■ **TASK ITEM**
The lines to copy are those in the listing below that contain the word "светлина".

* * * * *

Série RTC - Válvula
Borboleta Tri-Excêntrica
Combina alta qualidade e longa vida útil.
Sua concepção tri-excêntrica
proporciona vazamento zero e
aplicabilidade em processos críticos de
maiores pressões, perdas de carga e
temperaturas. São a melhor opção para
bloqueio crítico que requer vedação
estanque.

* * * * *

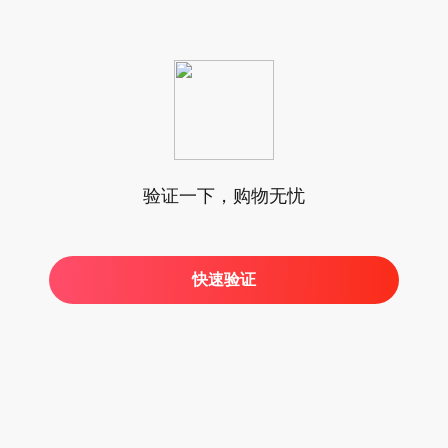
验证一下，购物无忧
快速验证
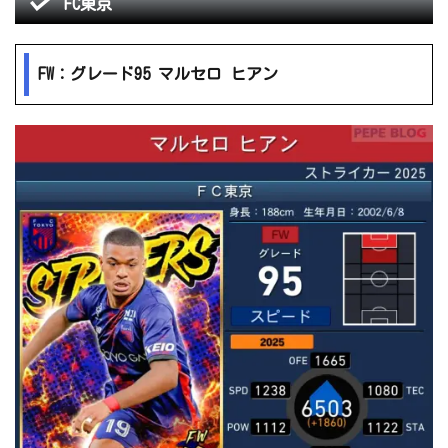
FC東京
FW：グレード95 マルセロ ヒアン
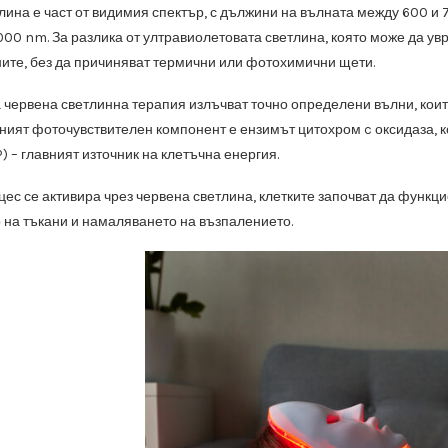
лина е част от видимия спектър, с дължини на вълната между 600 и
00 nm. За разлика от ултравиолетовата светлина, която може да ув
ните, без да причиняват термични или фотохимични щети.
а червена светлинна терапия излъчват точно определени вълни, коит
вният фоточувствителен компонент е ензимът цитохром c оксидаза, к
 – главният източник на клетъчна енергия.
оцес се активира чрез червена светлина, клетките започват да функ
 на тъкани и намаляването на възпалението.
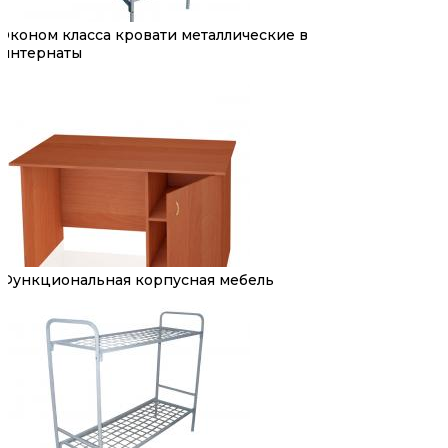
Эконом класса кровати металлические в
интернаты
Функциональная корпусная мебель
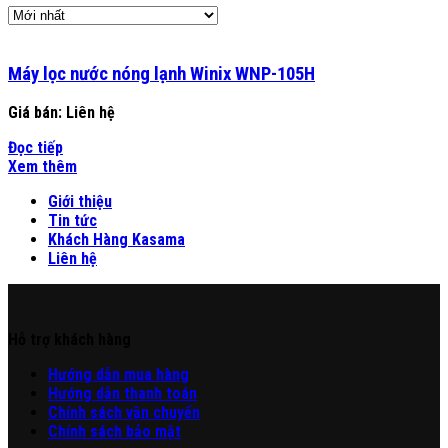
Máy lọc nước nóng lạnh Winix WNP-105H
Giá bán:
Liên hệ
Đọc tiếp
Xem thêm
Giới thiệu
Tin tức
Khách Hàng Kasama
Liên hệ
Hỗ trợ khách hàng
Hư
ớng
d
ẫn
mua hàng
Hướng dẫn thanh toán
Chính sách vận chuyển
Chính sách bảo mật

* * * * *

■ **ANSWER TO THIS PROBLEM**
00 nm. За разлика от ултравиолетовата светлина, която може да ув
оцес се активира чрез червена светлина, клетките започват да функ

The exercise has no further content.